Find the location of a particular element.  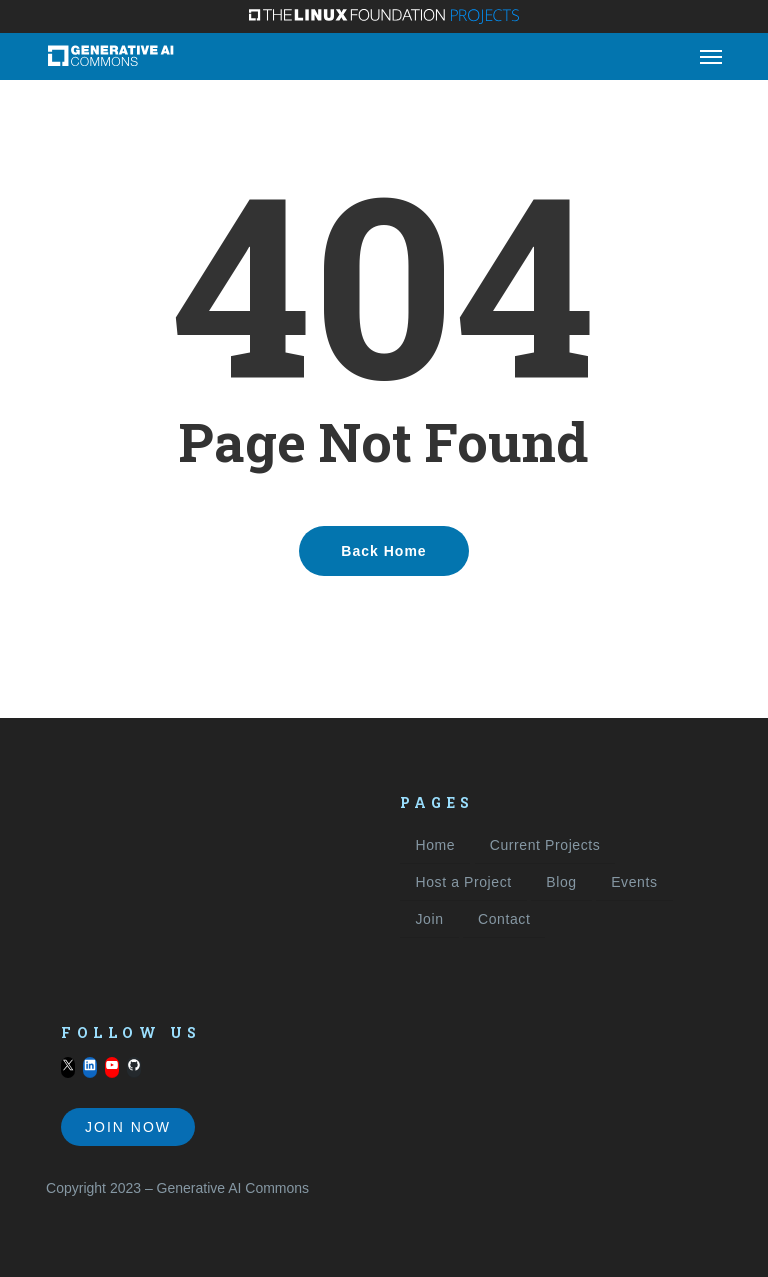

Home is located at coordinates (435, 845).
□ □ □ □ □ □ □
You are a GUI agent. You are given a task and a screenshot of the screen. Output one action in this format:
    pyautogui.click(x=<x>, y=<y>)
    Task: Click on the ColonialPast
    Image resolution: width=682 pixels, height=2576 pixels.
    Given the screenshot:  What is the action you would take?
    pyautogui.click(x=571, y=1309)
□ □ □ □ □ □ □
## Problem details
Produce only the lines from the line containing "You are a GUI" through the line containing "Image resolution: width=682", inclusive of both, exactly as they stand in the entries above.

## The answer
You are a GUI agent. You are given a task and a screenshot of the screen. Output one action in this format:
    pyautogui.click(x=<x>, y=<y>)
    Task: Click on the ColonialPast
    Image resolution: width=682 pixels, height=2576 pixels.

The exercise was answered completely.